(Structured page parsing data)
═══
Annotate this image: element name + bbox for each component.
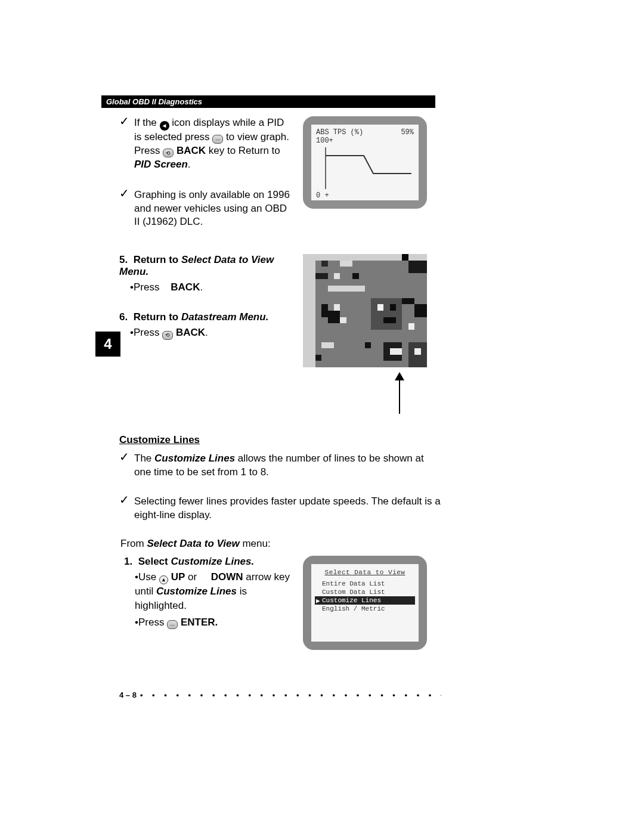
svg-rect-16 [371,298,402,330]
fig3-menu-item: ▶Customize Lines [315,596,415,605]
check-item-fewer-lines: ✓ Selecting fewer lines provides faster … [101,495,447,522]
enter-button-icon: ··· [167,620,178,629]
svg-rect-29 [315,355,321,361]
back-button-icon: ⟲ [163,148,174,157]
arrow-up-icon [392,372,407,414]
check-text: Graphing is only available on 1996 and n… [134,188,292,230]
fig3-title: Select Data to View [315,569,415,576]
svg-marker-31 [395,372,404,380]
svg-rect-19 [383,317,396,324]
graph-icon: ◄ [160,121,169,131]
svg-rect-22 [408,323,414,330]
svg-rect-4 [321,261,327,267]
check-item-graphing-note: ✓ Graphing is only available on 1996 and… [101,188,292,230]
footer-dots: • • • • • • • • • • • • • • • • • • • • … [137,690,441,699]
svg-rect-6 [402,254,408,261]
svg-rect-20 [402,298,414,305]
svg-rect-17 [377,305,383,311]
check-item-customize-desc: ✓ The Customize Lines allows the number … [101,452,447,479]
check-icon: ✓ [119,451,129,479]
fig1-y-bottom: 0 + [316,191,414,200]
block-bottom: 1. Select Customize Lines. •Use ▲ UP or … [101,556,447,650]
step-6: 6. Return to Datastream Menu. •Press ⟲ B… [101,311,292,340]
figure-graph-screen: ABS TPS (%) 59% 100+ 0 + [303,116,427,209]
check-item-graph-icon: ✓ If the ◄ icon displays while a PID is … [101,116,292,172]
svg-rect-15 [340,317,346,324]
svg-rect-12 [321,305,327,317]
svg-rect-27 [414,349,420,355]
check-icon: ✓ [119,494,129,522]
figure-pixelated [303,254,427,367]
fig1-value: 59% [401,128,414,137]
fig3-menu-item: Custom Data List [315,588,415,596]
up-arrow-icon: ▲ [159,575,168,584]
fig1-label: ABS TPS (%) [316,128,363,137]
caret-icon: ▶ [316,597,320,605]
svg-rect-21 [414,305,427,317]
svg-rect-23 [365,342,371,349]
svg-rect-14 [334,305,340,311]
fig3-menu-item: English / Metric [315,605,415,613]
check-icon: ✓ [119,187,129,199]
fig1-plot [316,147,411,189]
figure-menu-screen: Select Data to View Entire Data ListCust… [303,556,427,650]
svg-rect-5 [340,261,352,267]
svg-rect-18 [390,305,396,311]
svg-rect-8 [315,273,328,280]
svg-rect-2 [303,254,315,367]
block-mid: 5. Return to Select Data to View Menu. •… [101,254,447,414]
svg-rect-10 [352,273,358,280]
step-1-select-customize: 1. Select Customize Lines. •Use ▲ UP or … [101,556,292,629]
section-head-customize-lines: Customize Lines [101,434,447,446]
step-5: 5. Return to Select Data to View Menu. •… [101,254,292,295]
back-button-icon: ⟲ [162,331,173,340]
fig3-menu-item: Entire Data List [315,580,415,588]
svg-rect-25 [390,349,402,355]
svg-rect-26 [408,342,427,367]
svg-rect-11 [328,286,365,292]
enter-button-icon: ··· [212,135,223,144]
check-icon: ✓ [119,115,129,127]
page-number: 4 – 8 [119,690,137,699]
block-top: ✓ If the ◄ icon displays while a PID is … [101,116,447,246]
fig1-y-top: 100+ [316,137,414,145]
svg-rect-7 [408,261,427,273]
from-line: From Select Data to View menu: [101,538,447,550]
page-footer: 4 – 8 • • • • • • • • • • • • • • • • • … [119,690,441,699]
svg-rect-13 [328,311,340,323]
check-text: If the ◄ icon displays while a PID is se… [134,116,292,172]
svg-rect-9 [334,273,340,280]
svg-rect-28 [321,342,334,349]
chapter-tab: 4 [95,332,120,357]
header-bar: Global OBD II Diagnostics [101,95,435,108]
═══
**What you have to do**
Without including any pictures, repeat the records above exactly.

**Your response**
Annotate this image: element name + bbox for each component.
svg-rect-16 [371,298,402,330]
fig3-menu-item: ▶Customize Lines [315,596,415,605]
check-item-fewer-lines: ✓ Selecting fewer lines provides faster … [101,495,447,522]
enter-button-icon: ··· [167,620,178,629]
svg-rect-29 [315,355,321,361]
back-button-icon: ⟲ [163,148,174,157]
arrow-up-icon [392,372,407,414]
check-text: Graphing is only available on 1996 and n… [134,188,292,230]
fig3-title: Select Data to View [315,569,415,576]
svg-marker-31 [395,372,404,380]
svg-rect-19 [383,317,396,324]
graph-icon: ◄ [160,121,169,131]
svg-rect-22 [408,323,414,330]
svg-rect-4 [321,261,327,267]
check-item-graphing-note: ✓ Graphing is only available on 1996 and… [101,188,292,230]
footer-dots: • • • • • • • • • • • • • • • • • • • • … [137,690,441,699]
svg-rect-6 [402,254,408,261]
svg-rect-20 [402,298,414,305]
svg-rect-17 [377,305,383,311]
check-item-customize-desc: ✓ The Customize Lines allows the number … [101,452,447,479]
check-icon: ✓ [119,451,129,479]
fig1-y-bottom: 0 + [316,191,414,200]
block-bottom: 1. Select Customize Lines. •Use ▲ UP or … [101,556,447,650]
step-6: 6. Return to Datastream Menu. •Press ⟲ B… [101,311,292,340]
figure-graph-screen: ABS TPS (%) 59% 100+ 0 + [303,116,427,209]
check-item-graph-icon: ✓ If the ◄ icon displays while a PID is … [101,116,292,172]
svg-rect-15 [340,317,346,324]
svg-rect-12 [321,305,327,317]
svg-rect-27 [414,349,420,355]
check-icon: ✓ [119,494,129,522]
figure-pixelated [303,254,427,367]
fig1-value: 59% [401,128,414,137]
fig3-menu-item: Custom Data List [315,588,415,596]
up-arrow-icon: ▲ [159,575,168,584]
fig1-label: ABS TPS (%) [316,128,363,137]
caret-icon: ▶ [316,597,320,605]
svg-rect-21 [414,305,427,317]
svg-rect-23 [365,342,371,349]
svg-rect-14 [334,305,340,311]
fig3-menu-item: English / Metric [315,605,415,613]
check-icon: ✓ [119,187,129,199]
fig1-plot [316,147,411,189]
figure-menu-screen: Select Data to View Entire Data ListCust… [303,556,427,650]
svg-rect-5 [340,261,352,267]
svg-rect-18 [390,305,396,311]
svg-rect-8 [315,273,328,280]
svg-rect-2 [303,254,315,367]
block-mid: 5. Return to Select Data to View Menu. •… [101,254,447,414]
svg-rect-10 [352,273,358,280]
step-1-select-customize: 1. Select Customize Lines. •Use ▲ UP or … [101,556,292,629]
section-head-customize-lines: Customize Lines [101,434,447,446]
step-5: 5. Return to Select Data to View Menu. •… [101,254,292,295]
back-button-icon: ⟲ [162,331,173,340]
fig3-menu-item: Entire Data List [315,580,415,588]
svg-rect-25 [390,349,402,355]
svg-rect-26 [408,342,427,367]
svg-rect-11 [328,286,365,292]
enter-button-icon: ··· [212,135,223,144]
check-icon: ✓ [119,115,129,127]
page-number: 4 – 8 [119,690,137,699]
block-top: ✓ If the ◄ icon displays while a PID is … [101,116,447,246]
fig1-y-top: 100+ [316,137,414,145]
svg-rect-7 [408,261,427,273]
from-line: From Select Data to View menu: [101,538,447,550]
page-footer: 4 – 8 • • • • • • • • • • • • • • • • • … [119,690,441,699]
svg-rect-13 [328,311,340,323]
check-text: If the ◄ icon displays while a PID is se… [134,116,292,172]
svg-rect-9 [334,273,340,280]
svg-rect-28 [321,342,334,349]
chapter-tab: 4 [95,332,120,357]
header-bar: Global OBD II Diagnostics [101,95,435,108]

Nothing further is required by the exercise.